Pharmacogenetic pathway analysis of docetaxel elimination

Abstract

The purpose of this study was to evaluate the affinity of docetaxel for 14 transporter proteins and assess the functional significance of 17 variants in five genes involved in drug elimination. Among the transfected models investigated, OATP1B3 (SLCO1B3) was identified as the most efficient influx transporter for docetaxel.

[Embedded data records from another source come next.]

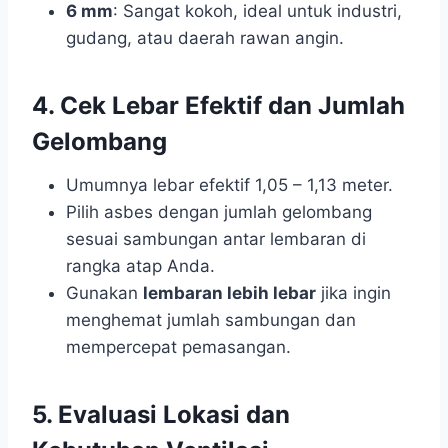
6 mm
: Sangat kokoh, ideal untuk industri,
gudang, atau daerah rawan angin.
4. Cek Lebar Efektif dan Jumlah
Gelombang
Umumnya lebar efektif 1,05 – 1,13 meter.
Pilih asbes dengan jumlah gelombang
sesuai sambungan antar lembaran di
rangka atap Anda.
Gunakan
lembaran lebih lebar
jika ingin
menghemat jumlah sambungan dan
mempercepat pemasangan.
5. Evaluasi Lokasi dan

None of the observed genotypes (SLCO1B3, ABCB1, and ABCC2) was related with docetaxel clearance in 92 white patients (P > 0.17). However, the simultaneous presence of the CYP3A4*1B and CYP3A5*1A alleles was associated with a 64% increase in docetaxel clearance (P = 0.0015), independent of both sex and CYP3A activity (as determined using the erythromycin breath test). This haplotype was also associated with increased midazolam clearance in another population (P = 0.0198). An analysis of the CYP3A locus among CEPH-HapMap samples revealed that CYP3A4*1B is present exclusively among a subset of CYP3A5 expressors. Therefore, future studies should first stratify the population on the basis of CYP3A5 genotype and then compare CYP3A activity between individuals with and without the CYP3A4*1B allele.

Figure 1

Accumulation of docetaxel by (a) Xenopus laevis oocytes (hatched bars) or mammalian cells (black bars) expressing solute carriers, and (b) mammalian cells expressing ATP-binding cassette transporters. The data represent the mean of 6–33 observations, and are expressed as a percentage of the control (white bars). For clarity, only a single control bar is shown for the solute carriers. Error bars represent the standard error. The asterisk (*) denotes significant difference from the control value (P < 0.05).

Figure 2

Docetaxel clearance as a function of (a) CYP3A4*1B genotype, (b) CYP3A5*3C genotype, and (c) combined presence of the CYP3A4*1B and CYP3A5*1A alleles (haplotype CYP3A4/5*2). Each symbol represents an individual patient, and horizontal lines indicate median values. In b, the black circle represents the only individual with two copies of the CYP3A5*1A allele, and the black triangles in the CYP3A5 non-expressors represent carriers of the CYP3A4*1B allele. In c, all individuals in the group of CYP3A4/5*2 carriers had the CYP3A4*1A*1B/CYP3A5*1A*3C diplotype, and the black triangles in the group of noncarriers represent CYP3A5 expressors.

Figure 3

Association of the CYP3A4/5*2 haplotype with (a) midazolam clearance and (b) erythromycin breath test concentration at 20 min (ERMBT C20). Each symbol represents an individual patient, and horizontal lines indicate median values. The black triangles in the group of noncarriers represent CYP3A5 expressors.

Figure 4

Docetaxel clearance as a function of the most common variant haplotypes in (a) SLCO1B3 (haplotype GAAGAT at positions 334, 439, 699, 767, 1559, and 1679; SLCO1B3*1), (b) ABCB1 (haplotype CGC at positions 1236, 2677, and 3435; ABCB1*1), and (c) ABCC2 (haplotype ACGTCG at positions −1019, −24, 1249, IVS26 −34, 3972, and 4544; ABCC2*1). Each symbol represents an individual patient, and horizontal lines indicate median values.

Figure 5

Visual genotypes of the CYP3A locus in CEPH-HapMap samples stratified on the basis of informative CYP3A genotypes. Each sample (identified on the x-axis) is arranged by CYP3A locus SNPs (on the y-axis). Genotypes are color-coded as follows: gray, homozygous wild type; orange, heterozygous; red, homozygous variant. Groups labeled 1 and 2 represent CYP3A5 expressors carrying CYP3A5*1A (rs776746) stratified by the presence or absence of the CYP3A4*1B (rs2740574) allele, respectively. Among CYP3A5 non-expressors, groups labeled 3, 4, 5, and 6 were further segregated by CYP3A7 SNPs, the SNP 3′ of CYP3A4 (rs1233983), and the CYP3A4 intron 7 SNP (rs2246709), respectively.